Wednesday, July 25, 2012
That's what it says on my wrist in the picture to the left here. "Thank you." I thought today about getting it tattooed there, as I really want to cultivate this prayer, this constant gratitude. I want it there when things are delightful and when they are full of pain. I want to have gratitude for every experience as it teaches me more and more about the ways of the world and the ways of us humans and the inner workings of this precious and wonderful being named Mahfam, she: the visage of the moon, the color of the light of the moon. Moon-face, my soft light casting a pool for you to dance in or run away from into the shadows or simply use as a stage to act out your relationships with your demons or your ghosts or your beloveds, toward me (but always actually toward you.) This moonlight thanks you; for whatever you bring, for whoever you are. I thank you.
I had an outburst on the street today. I was walking my somatics practitioner's dog, and, as happens when I am out for a stroll in just about any neighborhood, I was greeting most of the people I encountered with a simple hello. Three men were working on a car. I greeted one of them, ignored the one under the vehicle, then greeted the third. He said, "Hello there, beautiful." Maybe I am overly sensitive about this word. Maybe you didn't hear his tone, so you don't know how disgusting it sounded.
I said, "Can't we just greet one another without remarking on each others' physical appearance?" or some such thing. He was immediately angry. A slurry of words poured out of his mouth as I walked away. I ignored most of them until I heard, "Snotty bitch."
I became all rage. It was ugly and justified and dignified and reminiscent of what once was still permissible to call, "ghetto." I'm pretty certain that for some people, "hell" is Mahfam turning around and snarling, "WHAT did you say?"
You heard me. No, I didn't hear you, which is why I'm asking you what the hell did you say? Keep walking, bitch. You betta watch that mouth! Get yo n**** to come back and say that. Get my WHAT? Get yo man to come step to me. I don't need no muthafuckin' MAN to come say nothing to you. I speak for myself. You better shut your mouth, rude motherfucker. You keep walking, bitch.
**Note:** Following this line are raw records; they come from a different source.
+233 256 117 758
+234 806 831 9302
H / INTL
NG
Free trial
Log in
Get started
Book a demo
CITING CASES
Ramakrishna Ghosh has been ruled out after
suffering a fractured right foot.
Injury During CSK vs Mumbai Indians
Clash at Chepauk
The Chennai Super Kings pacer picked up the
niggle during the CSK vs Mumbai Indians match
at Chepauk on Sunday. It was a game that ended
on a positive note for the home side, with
You watch your mouth and YOU, YOU tell your boy to watch his mouth. Get on down the street, keep walking. I'm about to do that anyway! Fool!
All because of the word, "beautiful," I suppose. But, boy. Boy oh boy, you little, sad boy. You don't know how beautiful I am. You see some long curly hair and a shoulder poking out of a long, loose sweater, and the assumptions you make and the socialization that they are based on disrespect the both of us. You have no idea just how beautiful I am. I am not a walking piece of ass, nor a walking pretty face, and I refuse to be regarded as such. You are not just some inappropriate and misogynistic language, and you don't deserve to be regarded as such. And yes, sometimes that still means I will shout behind me while walking down the street so that you do not get to have the last damn misogynistic word. As much as it sucks to get more attached to the last word and the being right than to just let the hurtful stuff cycle through and compost, muthafucka I needed you to hear that it is not okay to talk to me that way. Even if you couldn't hear it, I guess I needed to say it.
We all suffer from patriarchy. When we pass each other on the street and what could have been a friendly exchange between neighbors turns into a remark about my appearance turns into a request to please not make such remarks turns into a war of words, we've both lost, my friend. We could have had a true human connection, and instead we are both suffering.
Thank you. Thank you for reminding me that we both/all suffer from this sickness. Thank you for giving me an opportunity to examine a way my reactions have contributed to a furtherance of suffering as opposed to an easing of suffering.
And, I'm sorry. I'm sorry for you and I'm sorry for me. I'm sorry that we spoke to each other in the ways that we did. I'm grateful to have learned from it.